A patogenia causada pelos vermes chatos é um dos temas mais discutidos entre os especialistas que trabalham com endoparasitoses.

A maioria dos estudos efetuados demonstraram que as tênias (M. benedeni) não são patogênicas, em que os animais infectados na maioria das vezes apresentam um aumento do apetite, o que pode ser atribuído pela competição nutricional que ocorre entre o parasito e o hospedeiro.

Muitas das vezes em infecções mistas quando na realização de um diagnóstico, a patogenia encontrada pode ser atribuída às tênias por serem maior e de fácil visualização.

Animais jovens com infestações maciças de M. benedeni podem apresentar quadros de enterotoxemias.

Estudos e achados post-mortem nos abates ocorridos sob inspeção federal do Ministério da Agricultura, têm encontrado um índice significativo de cisticercose bovina, forma larval da Taenia saginata, conhecida no homem como "solitária", pois se encontra, na maioria das vezes, apenas um exemplar adulto parasitando à luz intestinal do homem.

Esta tênia tem dois hospedeiros diferentes, sendo o homem o seu hospedeiro definitivo e o bovino o seu hospedeiro intermediário.

Vermes Foliares   

A Fasciola hepatica, cuja doença é denominada de fasciolose, também conhecida por baratinha do fígado ou saguaipé, é uma das grandes responsáveis pela condenação de fígados nos abatedouros.

A patogenia da fasciolose está íntimamente ligada com a presença do trematódeo no fígado, com as formas jovens, com idade de 1 a 4 semanas, produzindo fasciolose aguda, as formas jovens com idade de 4-8 semanas produzindo a fasciolose subaguda e a forma adulta, com idade superior a 8 semanas, produzindo fasciolose crônica.

Na forma aguda ocorre a invasão do fígado por grandes quantidades de formas jovens do parasito, onde ocasionam destruição do parênquima hepático, lnsuficiência hepática e hemorragias na cavidade peritonial.

Na forma crônica, a doença se desenvolve mais lentamente, com a presença dos parasitos adultos nos dutos biliares.
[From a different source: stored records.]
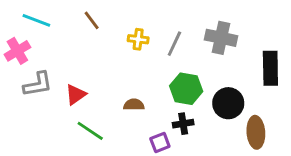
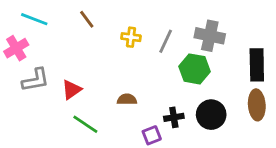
green hexagon: (186, 89) -> (195, 69), moved
black circle: (228, 103) -> (211, 115), moved
brown ellipse: (256, 132) -> (257, 105), moved

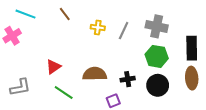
green hexagon: (195, 69) -> (157, 56), moved
gray L-shape: (36, 80) -> (20, 87), moved
brown semicircle: (127, 99) -> (95, 74), size x1.6
black cross: (174, 117) -> (128, 79), moved

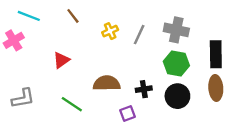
yellow cross: (98, 27) -> (110, 31), turned -32
red triangle: (53, 67) -> (61, 60), moved

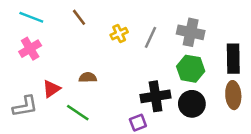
pink cross: (14, 40) -> (30, 49), moved
red triangle: (61, 60) -> (51, 89), moved
brown semicircle: (107, 83) -> (88, 77), moved, size x0.6
black cross: (144, 89) -> (156, 96), size x1.6

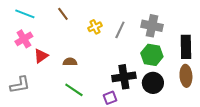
red triangle: (51, 89) -> (41, 56), moved
green line: (78, 113) -> (74, 90), moved

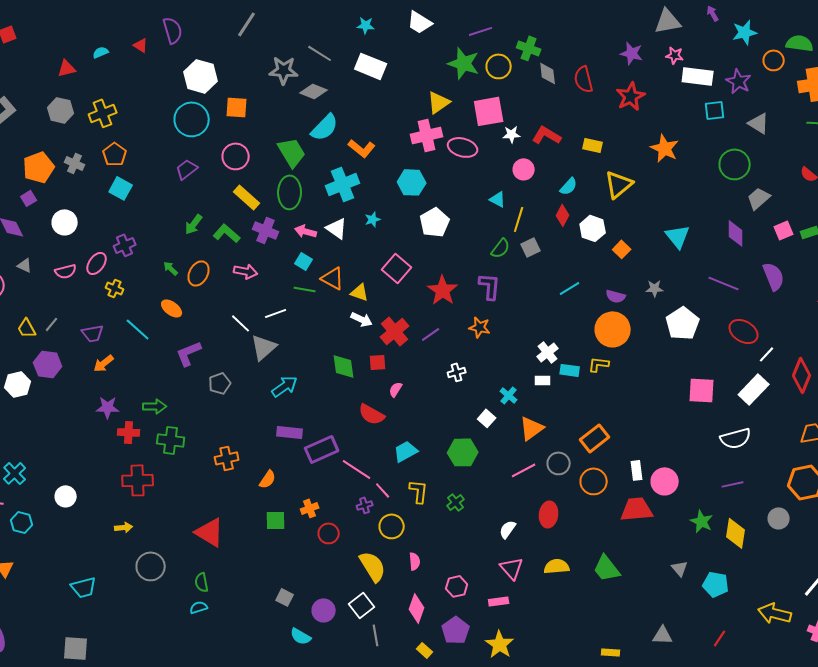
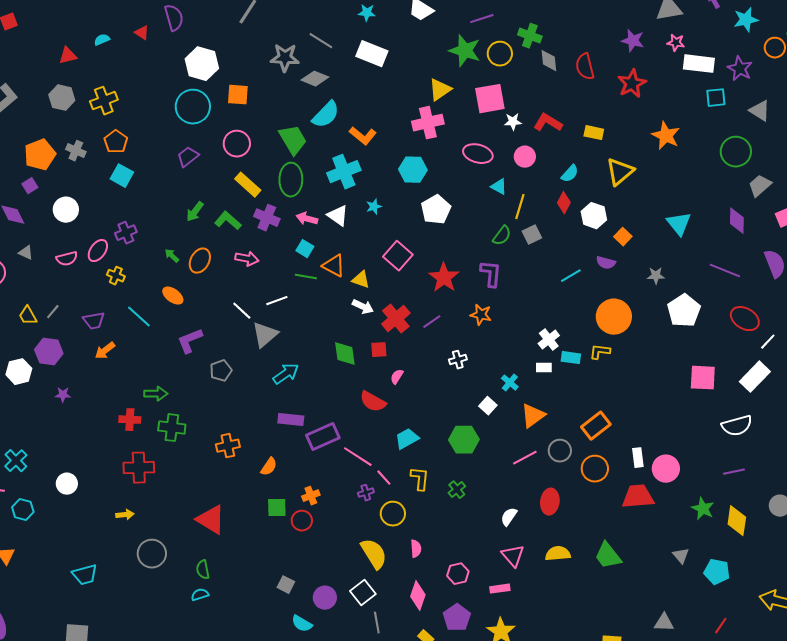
pink ellipse: (463, 147) -> (478, 154), moved
purple semicircle: (616, 296) -> (606, 263), moved
purple star: (108, 407) -> (63, 395), moved, size x0.7
red circle: (329, 533) -> (302, 521), moved

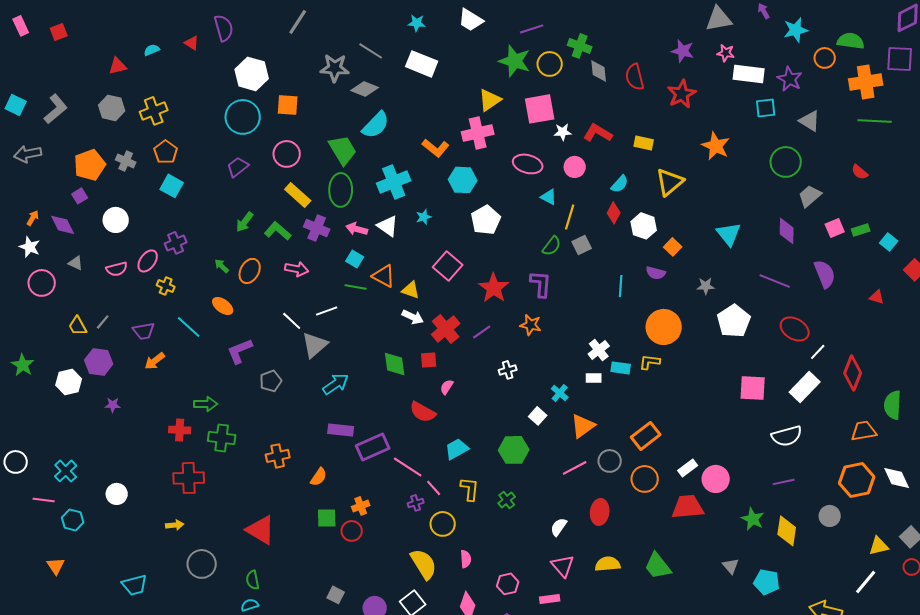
orange L-shape: (363, 136) -> (436, 148), moved
cyan line: (571, 276) -> (621, 286), turned -55
white rectangle: (638, 458) -> (688, 468), turned 60

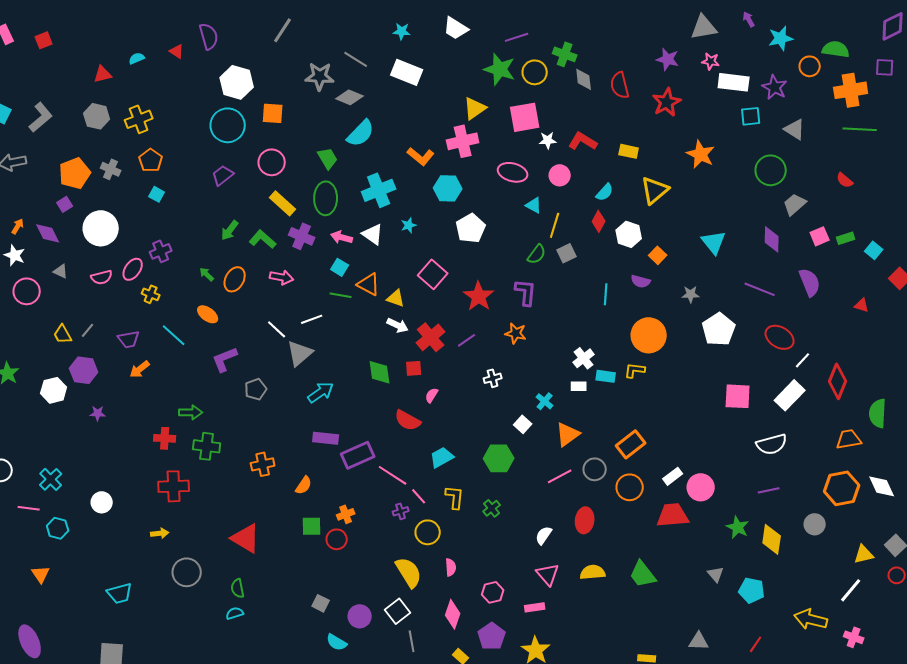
purple square: (900, 59) -> (885, 67), size x0.7
green trapezoid: (343, 150) -> (328, 158), size x0.7
cyan square: (172, 186) -> (157, 194), size x0.7
white circle: (116, 220) -> (101, 228), size x1.4

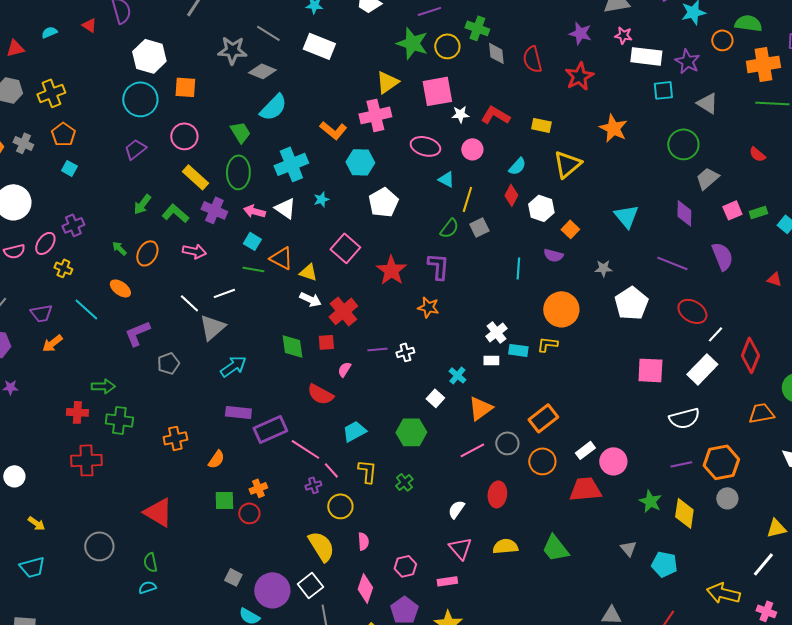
purple line: (467, 340) -> (377, 349), moved, turned 30
orange hexagon: (842, 488) -> (721, 462), moved
yellow arrow: (160, 533) -> (36, 523), moved, turned 42
purple circle: (360, 616) -> (272, 590), size x1.5

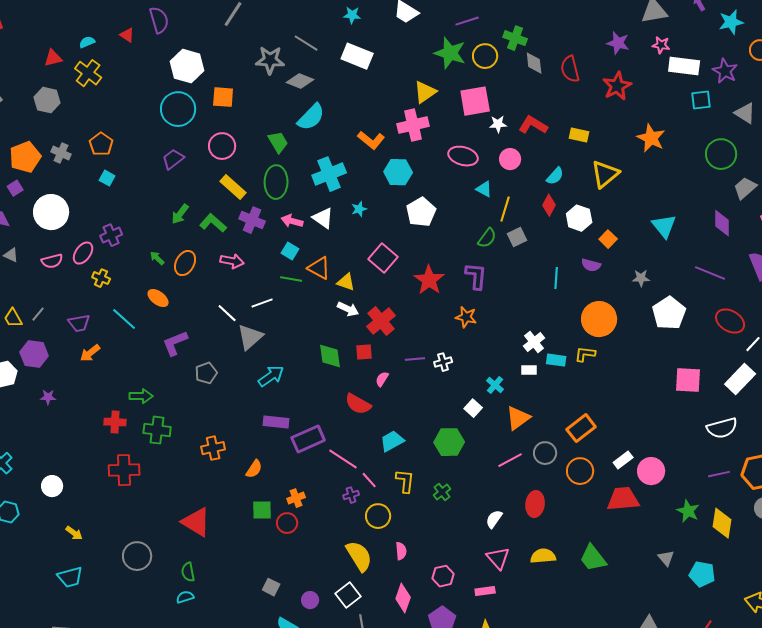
yellow cross: (51, 93) -> (88, 73), moved, turned -32
purple circle: (272, 590) -> (310, 600), size x0.5

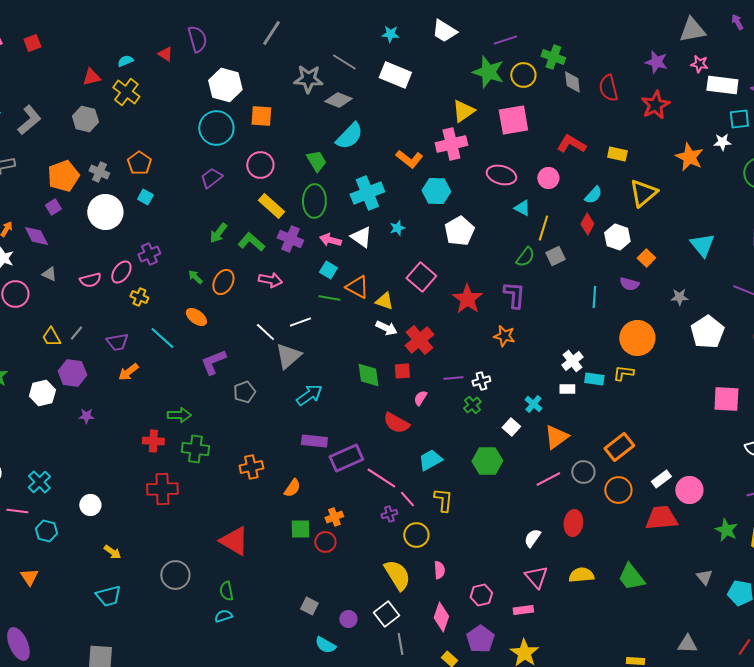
white star: (498, 124) -> (722, 142), moved
white circle: (51, 212) -> (105, 212), moved
green cross: (442, 492) -> (472, 405), moved

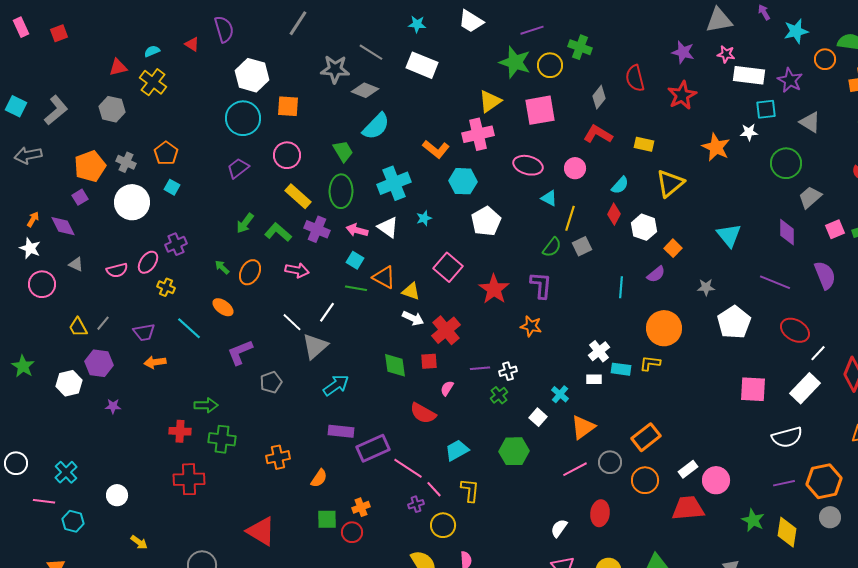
gray diamond: (572, 82) -> (599, 97), moved, turned 45
purple semicircle: (629, 284) -> (656, 274), turned -54
white line: (300, 322) -> (327, 312), turned -35
orange arrow: (128, 372) -> (155, 362), turned 30

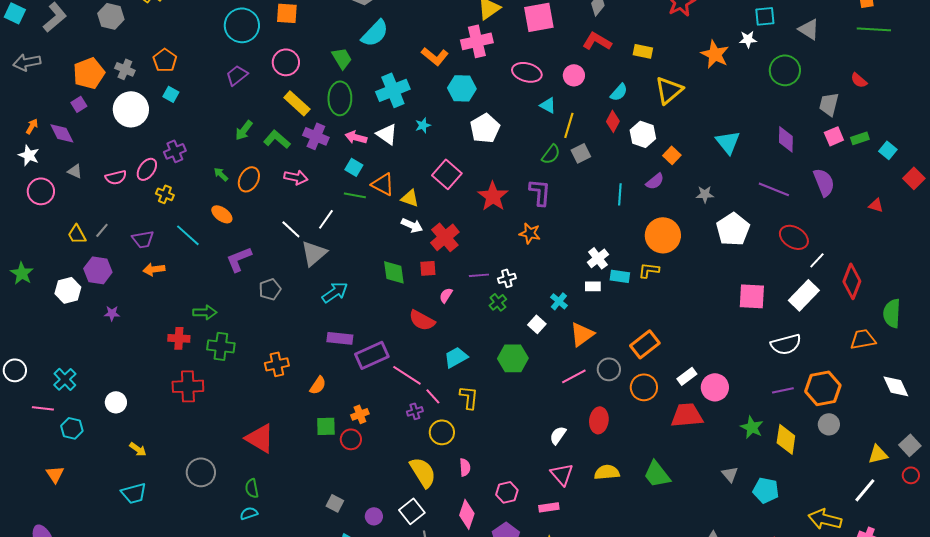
gray trapezoid: (810, 197) -> (829, 104), moved, turned -35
Ocorre uma combinação de colangite, obstrução dos dutos biliares com fibrose hepática, pela destruição do tecido hepático e posterior liberação de uma toxina hemolítica produzida pelo trematódeo.

Em 0ut/1993, Alfeu Antonio Beck, publicou na Revista A Hora Veterinária, uma revisão bibliográfica sobre a Fasciolose, onde encontram-se dados interessantes sobre esta parasitose.

É uma doença originária da Europa e sua distribuição por um País tropical como o Brasil foi facilitada pelas condições climáticas aqui encontradas, como áreas alagadiças e pantanosas, propriedades com numerosos córregos e áreas imensas inundadas por cheias de rios ou riachos, portanto é uma doença cujo desenvolvimento e aparecimento de surtos está diretamente correlacionado com fatores climáticos, como temperatura, umidade, disponibilidade de água e a presença de hospedeiros intermediários, moluscos semi-aquáticos do gênero Lymnea.

Atualmente é uma doença reconhecidamente como causadora de significativos prejuízos para a pecuária nacional, como retardo de desenvolvimento e crescimento, redução da produção de carne e leite, interferência na fertilidade, aumento das taxas de morbilidade e mortalidade.

Embora a Fasciolose esteja associada à áreas restritas nos estados do Sul e Vale do Paraíba, focos da doença já aparecem no Estado do Rio, Minas Gerais e outros estados onde bovinos são criados extensivamente e em áreas alagadiças, inclusive até com diagnóstico no homem, sendo que a sua distribuição já pode ser considerada cosmopolita.